Monday, June 14, 2010

Barkley L. Hendricks

"Blood (Donald Formey)" (detail), 1975. Oil and acrylic on cotton canvas, 72 x 50 ½ inches. Collection of Dr. Kenneth Montague/The Wedge Collection

Last year I received a phone call from a good friend of mine who lives up in Philly. He was asking me have I heard of this black artist that's getting all this press now. My friend always one for a good art talk. I named off a couple, then I stumbled upon Hendricks not knowing his name at the time, but I described his work. About month before Adam called I ran across him in a couple art magazines that reviewed his traveling exhibition. I especially remember this photo self-portrait he took and being highly amused by it. After me and my friend talked painting mainly African American contemporary painters and the scene now. I went back to Barnes and Noble they still had the magazine, I wrote his name down and I looked Hendricks up to get more familiar with his work. I was really impressed with what I saw. His level detail is extraordinary. What I saw was highly executed portraits with solid background colors and some gold leaf.
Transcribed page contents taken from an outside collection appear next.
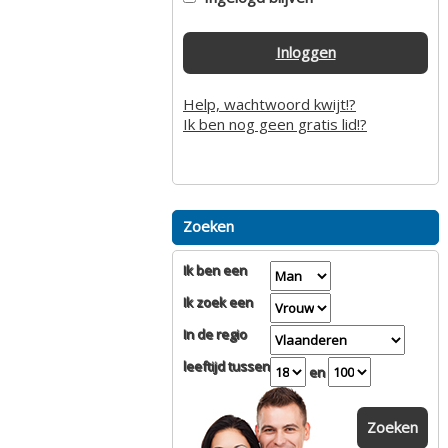
Inloggen
Help, wachtwoord kwijt!?
Ik ben nog geen gratis lid!?
Zoeken
Ik ben een
Ik zoek een
In de regio
leeftijd tussen
en
Zoeken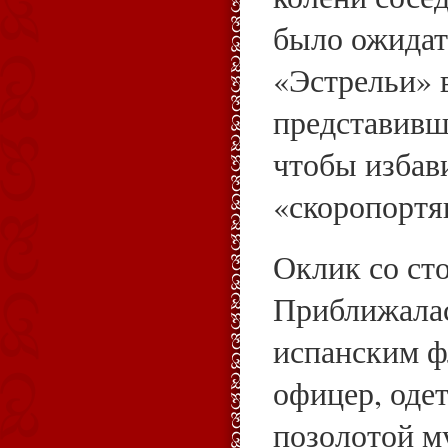
было ожидат
«Эстрельи» 
представивш
чтобы избави
«скоропортя
Оклик со ст
Приближалас
испанским ф
офицер, оде
позолотой м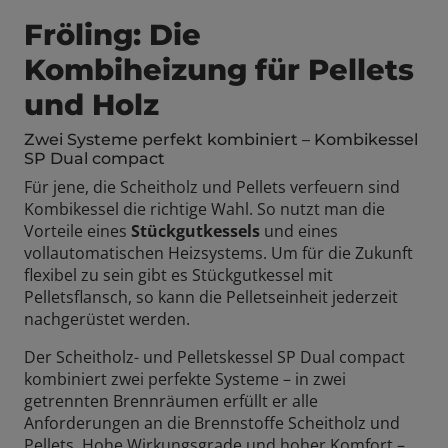
Fröling: Die
Kombiheizung für Pellets
und Holz
Zwei Systeme perfekt kombiniert – Kombikessel
SP Dual compact
Für jene, die Scheitholz und Pellets verfeuern sind
Kombikessel die richtige Wahl. So nutzt man die
Vorteile eines
Stückgutkessels
und eines
vollautomatischen Heizsystems. Um für die Zukunft
flexibel zu sein gibt es Stückgutkessel mit
Pelletsflansch, so kann die Pelletseinheit jederzeit
nachgerüstet werden.
Der Scheitholz- und Pelletskessel SP Dual compact
kombiniert zwei perfekte Systeme – in zwei
getrennten Brennräumen erfüllt er alle
Anforderungen an die Brennstoffe Scheitholz und
Pellets. Hohe Wirkungsgrade und hoher Komfort –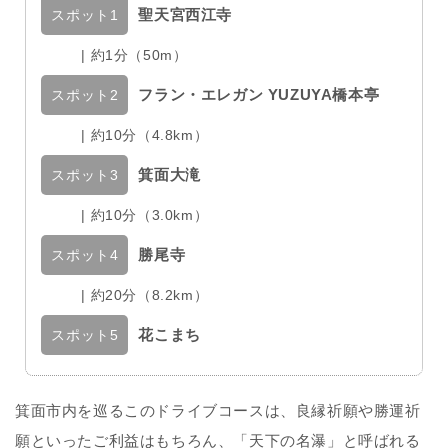
聖天宮西江寺
スポット1
| 約1分（50m）
フラン・エレガン YUZUYA橋本亭
スポット2
| 約10分（4.8km）
箕面大滝
スポット3
| 約10分（3.0km）
勝尾寺
スポット4
| 約20分（8.2km）
花こまち
スポット5
箕面市内を巡るこのドライブコースは、良縁祈願や勝運祈
願といったご利益はもちろん、「天下の名瀑」と呼ばれる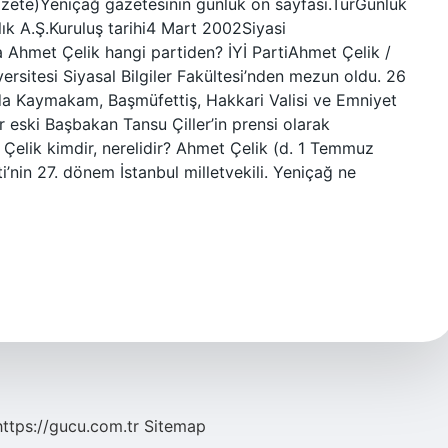
azete)Yeniçağ gazetesinin günlük ön sayfası.TürGünlük
ık A.Ş.Kuruluş tarihi4 Mart 2002Siyasi
ha Ahmet Çelik hangi partiden? İYİ PartiAhmet Çelik /
rsitesi Siyasal Bilgiler Fakültesi’nden mezun oldu. 26
ında Kaymakam, Başmüfettiş, Hakkari Valisi ve Emniyet
 eski Başbakan Tansu Çiller’in prensi olarak
t Çelik kimdir, nerelidir? Ahmet Çelik (d. 1 Temmuz
ti’nin 27. dönem İstanbul milletvekili. Yeniçağ ne
https://gucu.com.tr
Sitemap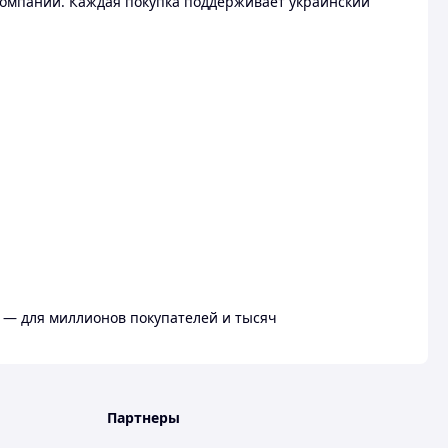
омпании. Каждая покупка поддерживает украинский
 — для миллионов покупателей и тысяч
Партнеры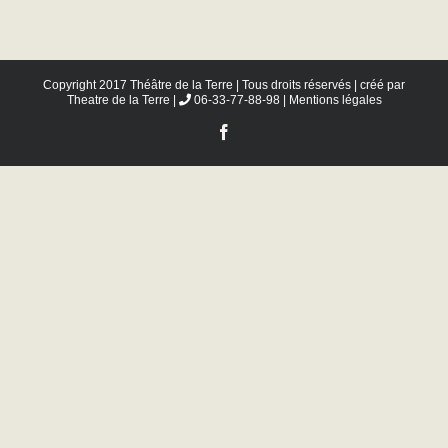
Copyright 2017 Théâtre de la Terre | Tous droits réservés | créé par
Theatre de la Terre
|
06-33-77-88-98 |
Mentions légales
Facebook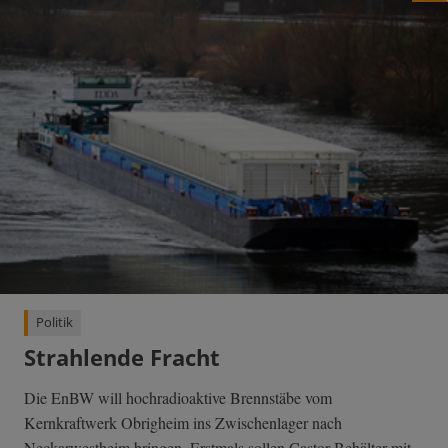
Politik
Strahlende Fracht
Die EnBW will hochradioaktive Brennstäbe vom
Kernkraftwerk Obrigheim ins Zwischenlager nach
Neckarwestheim bringen. Erstmals sollen Castor-Behälter mit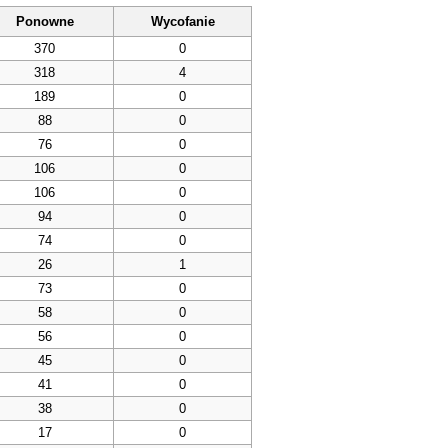
Ponowne
Wycofanie
370
0
318
4
189
0
88
0
76
0
106
0
106
0
94
0
74
0
26
1
73
0
58
0
56
0
45
0
41
0
38
0
17
0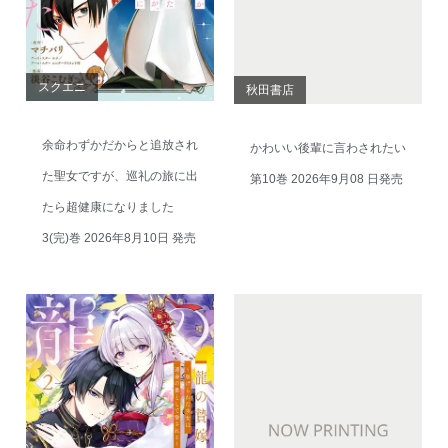
スクエニ
秋田書店
余命わずかだからと追放され
かわいい後輩に言わされたい
た聖女ですが、巡礼の旅に出
第10巻 2026年9月08 日発売
たら超健康になりました
3(完)巻 2026年8月10日 発売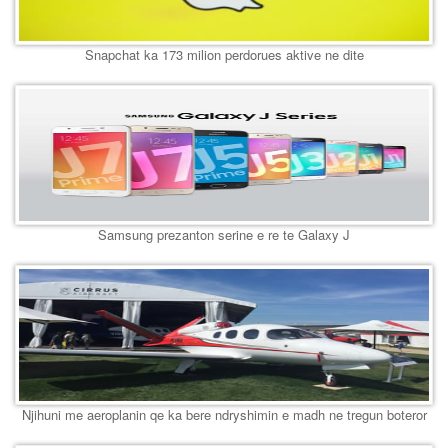
Snapchat ka 173 milion perdorues aktive ne dite
Samsung prezanton serine e re te Galaxy J
Njihuni me aeroplanin qe ka bere ndryshimin e madh ne tregun boteror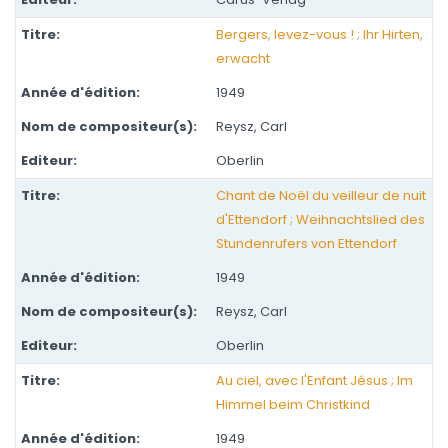
Bergers, levez-vous ! ; Ihr Hirten,
erwacht
1949
Reysz, Carl
Oberlin
Chant de Noël du veilleur de nuit
d'Ettendorf ; Weihnachtslied des
Stundenrufers von Ettendorf
1949
Reysz, Carl
Oberlin
Au ciel, avec l'Enfant Jésus ; Im
Himmel beim Christkind
1949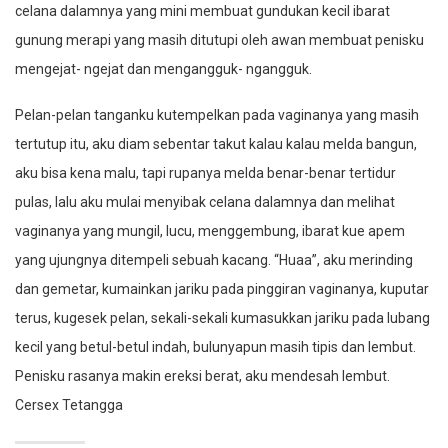
celana dalamnya yang mini membuat gundukan kecil ibarat
gunung merapi yang masih ditutupi oleh awan membuat penisku
mengejat- ngejat dan mengangguk- ngangguk.
Pelan-pelan tanganku kutempelkan pada vaginanya yang masih
tertutup itu, aku diam sebentar takut kalau kalau melda bangun,
aku bisa kena malu, tapi rupanya melda benar-benar tertidur
pulas, lalu aku mulai menyibak celana dalamnya dan melihat
vaginanya yang mungil, lucu, menggembung, ibarat kue apem
yang ujungnya ditempeli sebuah kacang. “Huaa”, aku merinding
dan gemetar, kumainkan jariku pada pinggiran vaginanya, kuputar
terus, kugesek pelan, sekali-sekali kumasukkan jariku pada lubang
kecil yang betul-betul indah, bulunyapun masih tipis dan lembut.
Penisku rasanya makin ereksi berat, aku mendesah lembut.
Cersex Tetangga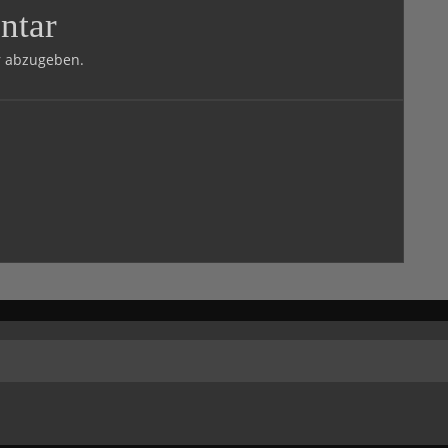
ntar
 abzugeben.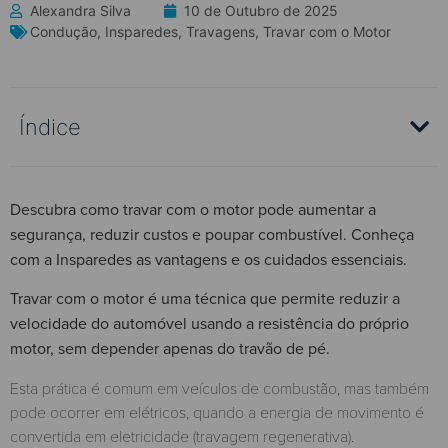
Alexandra Silva
10 de Outubro de 2025
Condução
,
Insparedes
,
Travagens
,
Travar com o Motor
Índice
Descubra como travar com o motor pode aumentar a
segurança, reduzir custos e poupar combustível. Conheça
com a Insparedes as vantagens e os cuidados essenciais.
Travar com o motor é uma técnica que permite reduzir a
velocidade do automóvel usando a resistência do próprio
motor, sem depender apenas do travão de pé.
Esta prática é comum em veículos de combustão, mas também
pode ocorrer em elétricos, quando a energia de movimento é
convertida em eletricidade (travagem regenerativa).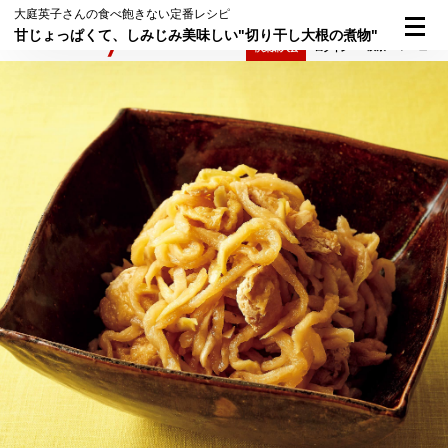
大庭英子さんの食べ飽きない定番レシピ
甘じょっぱくて、しみじみ美味しい"切り干し大根の煮物"
検索
メニュー
倶楽部入会
ログイン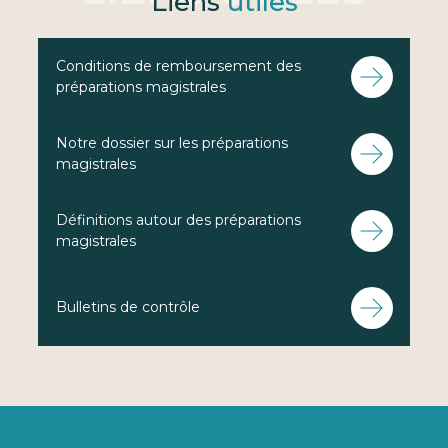
Liens
utiles
Conditions de remboursement des
préparations magistrales
Notre dossier sur les préparations
magistrales
Définitions autour des préparations
magistrales
Bulletins de contrôle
It was beautiful, his since of composition, I extremely enjoy the uncomfortable crops at times like in his painting "Vendetta". He executes in what I would call a classical/realist manner, but is sensibilities are very much modern.

Barkley L. Hendricks (born 1945, Philadelphia, Pennsylvania) is a contemporary African American painter. Hendricks' is most known for his life-sized portraits. He earned his diploma at the Pennsylvania Academy of the Fine Arts, and received both his Bachelor's and Master's degrees from Yale University. Currently, he serves as a art professor at Connecticut College. His work is on display in many public collections, including the National Gallery of Art, the Chrysler Museum of Art, the Nasher Museum of Art at Duke University, and the Philadelphia Museum of Art, and many more institutions.